### Work request
With every picture left out, give the data below back exactly.
-------- Data for this exercise
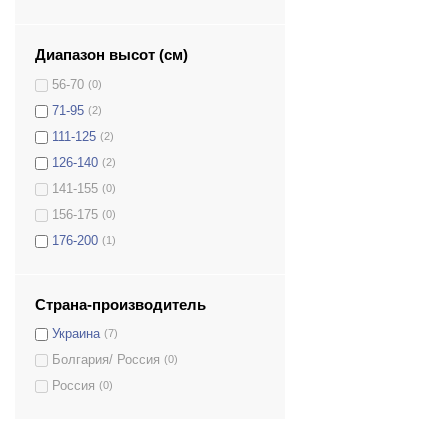
Диапазон высот (см)
56-70
(0)
71-95
(2)
111-125
(2)
126-140
(2)
141-155
(0)
156-175
(0)
176-200
(1)
Страна-производитель
Украина
(7)
Болгария/ Россия
(0)
Россия
(0)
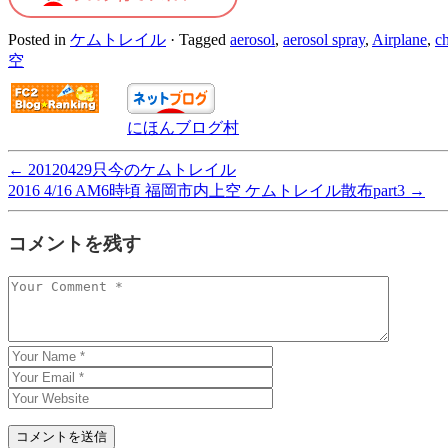
Posted in
ケムトレイル
·
Tagged
aerosol
,
aerosol spray
,
Airplane
,
ch
空
にほんブログ村
←
20120429只今のケムトレイル
2016 4/16 AM6時頃 福岡市内上空 ケムトレイル散布part3
→
コメントを残す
----------------
### Problem solution
Диапазон высот (см)
56-70
(0)
71-95
(2)
111-125
(2)
126-140
(2)
141-155
(0)
156-175
(0)
176-200
(1)
Страна-производитель
Украина
(7)
Болгария/ Россия
(0)
Россия
(0)
Posted in
ケムトレイル
·
Tagged
aerosol
,
aerosol spray
,
Airplane
,
ch
空
にほんブログ村
←
20120429只今のケムトレイル
2016 4/16 AM6時頃 福岡市内上空 ケムトレイル散布part3
→
コメントを残す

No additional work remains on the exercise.